AREA RESEARCH GROUP INSTITUTE
Urban and Territorial Planning Area Research Group in Architecture, Urban Planning and Sustainability GIAU+S
My research career

Architect-urban planner at the Università Iuav di Venezia (2014), I was a researcher in 2014-15 and 2016-17 at the same University through two annual research grants in urbanism. In 2020 I obtained the double degree of Doctor of Architecture (University of Valladolid) and Ph.D. (Bauhaus-Universität Weimar, Germany) in the framework of the European project Horizon-2020 "urbanHist". In 2021 I was a postdoctoral researcher in urbanism at Iuav with a stay at the University Institute of Urbanistics (UVa) and I am currently a postdoctoral researcher in the framework of the Spanish national programme "Margarita Salas".

My scientific contributions have formulated integrated proposals for analysis and intervention, both from Urban and Territorial Planning and from the new strategic instruments, of urban "renovation" and "regeneration" operations in Spain and Italy.
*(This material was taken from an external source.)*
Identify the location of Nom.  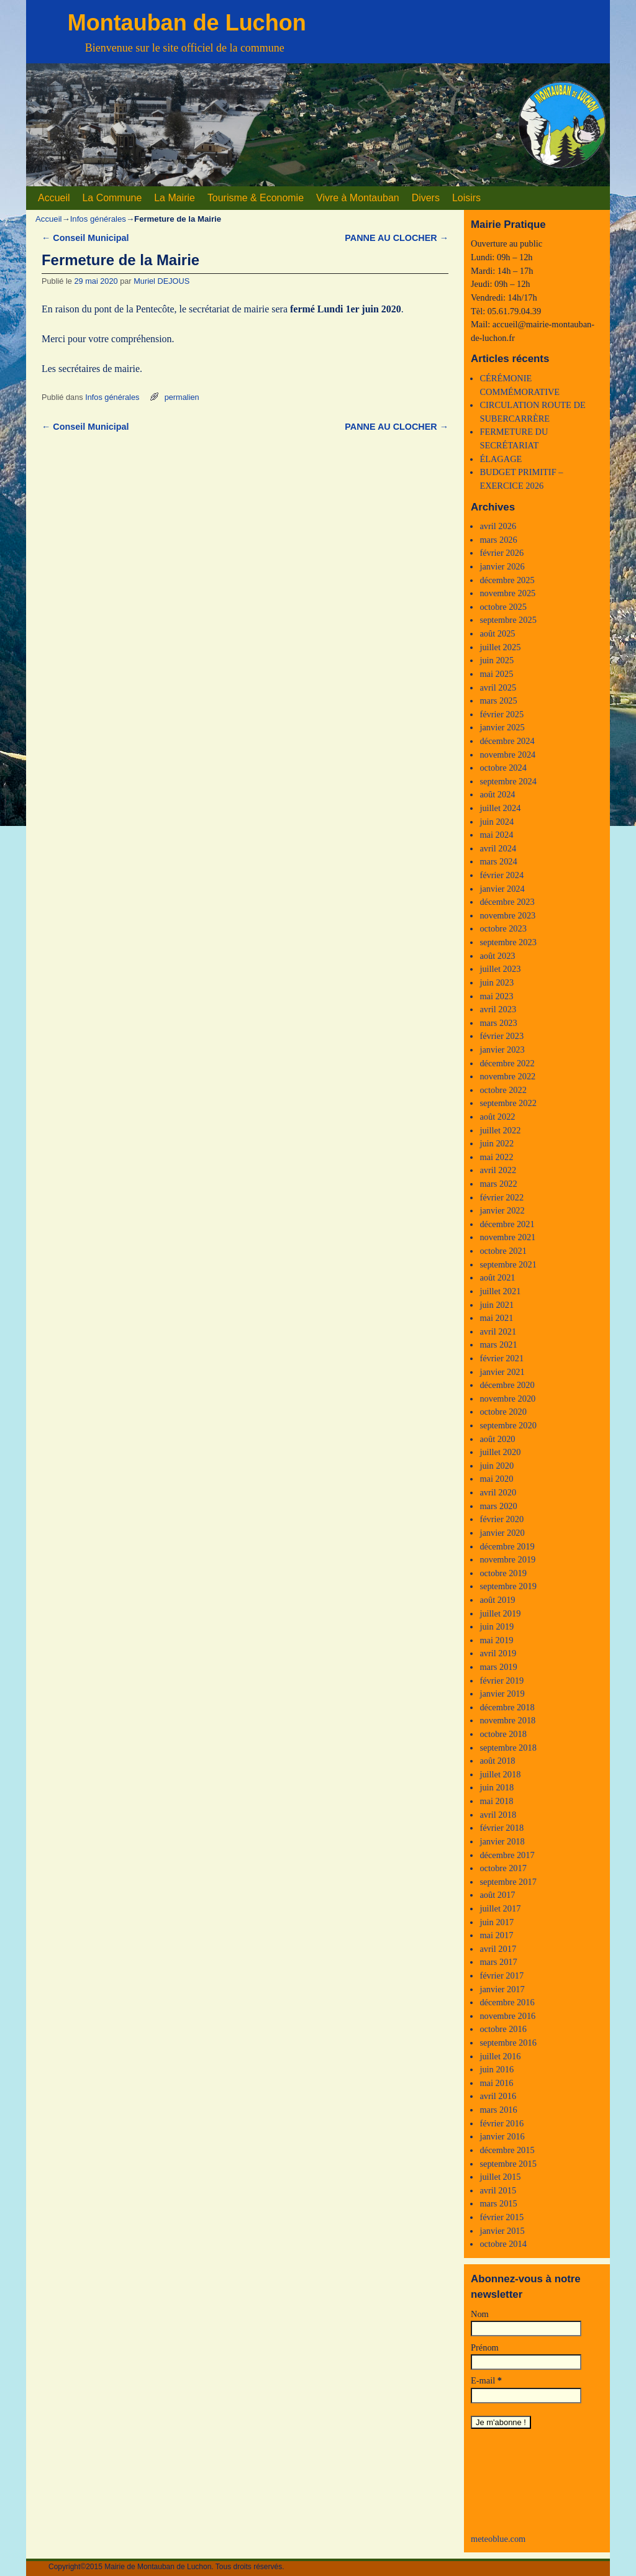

I have contributed to the generation of knowledge and ideas in the Area of knowledge of Urban and Territorial Planning (AUOT) through continuity and coherence in the research work, where a specific object of study is maintained, but where a generalisable understanding of the question of urban regeneration applied to large institutional land parcels is sought. The scientific and technical skills acquired, including the use of analytical tools, new technologies and planning and design criteria, have allowed me to achieve a high degree of autonomy, leadership and transdisciplinarity to channel research in AUOT and acquire an interdisciplinary perspective in which fields of knowledge such as architecture, geography, law, history and economics are involved. Among my contributions to society, I have been invited by City Councils, public entities and networks of agents to take part in specific public events, which served as scientific support for the decisions to be taken by policy makers in terms of territorial governance and dissemination to the general public.

My research

The rationale of the research project "Urban Regeneration as a new version of Urban Renewal Programmes. Achievements and failures", starts from the question that urban "renovation" and "regeneration" constitute two variables of the same process linked to the spatial transformation of Spanish cities that is recurrent from the 19th century to the present day, a process that has manifested itself in different phases ("renovation" from the 19th century to the mid-20th century, the United States being the frame of reference for the most virulent urban renewal after 1945; "regeneration" from the end of the 20th century), as a response to the interests of real estate-financial capital in its urbanistic aspect. Although they are different processes, both practices are presented as necessary "surgeries" in an attempt to recompose urban environments that have ceased to be profitable, even if they were essential, in order to proceed with interventions whose final results contrast with those that refer to their immediate past. There is no hesitation, however, in characterising them as "recuperative actions" even if they dispense with the legacies of a past in order to achieve their objectives.

My vision is to deepen and apply the knowledge acquired in my pre-doctoral and post-doctoral training process, especially at the University Institute of Urban Planning, and to demonstrate that the processes of "urban regeneration" currently underway in European cities are a variation on those first "urban renovations" undertaken in the USA from the late 1940s onwards. I want to be a reference point in the field of "urban regeneration" and pave the way to contextualise concrete proposals to guide regeneration operations to address existing environmental, social and urban inequalities, thus enabling local sustainability, promoting urban resilience and fostering the long-term well-being of local communities.